Line by line, please look for the word "feel" in the following records, then copy each line you find it in.

Supplied records -
+++
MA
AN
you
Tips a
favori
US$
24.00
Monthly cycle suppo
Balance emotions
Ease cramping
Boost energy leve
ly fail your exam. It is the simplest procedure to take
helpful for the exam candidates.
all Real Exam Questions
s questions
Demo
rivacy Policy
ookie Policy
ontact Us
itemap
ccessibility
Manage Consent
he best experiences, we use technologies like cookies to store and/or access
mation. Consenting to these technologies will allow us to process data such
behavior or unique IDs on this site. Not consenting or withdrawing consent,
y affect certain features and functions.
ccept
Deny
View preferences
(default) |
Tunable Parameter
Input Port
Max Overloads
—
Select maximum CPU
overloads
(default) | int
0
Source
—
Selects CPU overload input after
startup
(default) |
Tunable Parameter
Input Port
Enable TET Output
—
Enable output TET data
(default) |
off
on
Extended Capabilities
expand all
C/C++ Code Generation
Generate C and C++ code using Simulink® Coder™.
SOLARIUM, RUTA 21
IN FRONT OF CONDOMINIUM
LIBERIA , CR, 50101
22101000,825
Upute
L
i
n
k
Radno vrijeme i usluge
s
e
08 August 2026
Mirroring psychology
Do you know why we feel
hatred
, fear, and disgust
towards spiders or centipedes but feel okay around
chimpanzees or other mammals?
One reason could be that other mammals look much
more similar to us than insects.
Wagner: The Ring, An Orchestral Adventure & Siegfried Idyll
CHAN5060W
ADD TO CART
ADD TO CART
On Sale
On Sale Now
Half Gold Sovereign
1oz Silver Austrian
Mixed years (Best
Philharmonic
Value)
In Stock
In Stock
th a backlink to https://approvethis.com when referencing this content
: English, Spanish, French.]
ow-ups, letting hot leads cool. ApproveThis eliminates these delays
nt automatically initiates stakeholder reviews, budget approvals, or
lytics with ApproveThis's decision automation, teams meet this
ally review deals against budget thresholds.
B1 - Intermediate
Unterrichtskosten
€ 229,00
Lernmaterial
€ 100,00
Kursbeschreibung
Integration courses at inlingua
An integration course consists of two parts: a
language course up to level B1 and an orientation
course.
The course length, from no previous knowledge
+++
Answer to this task -
Do you know why we feel
towards spiders or centipedes but feel okay around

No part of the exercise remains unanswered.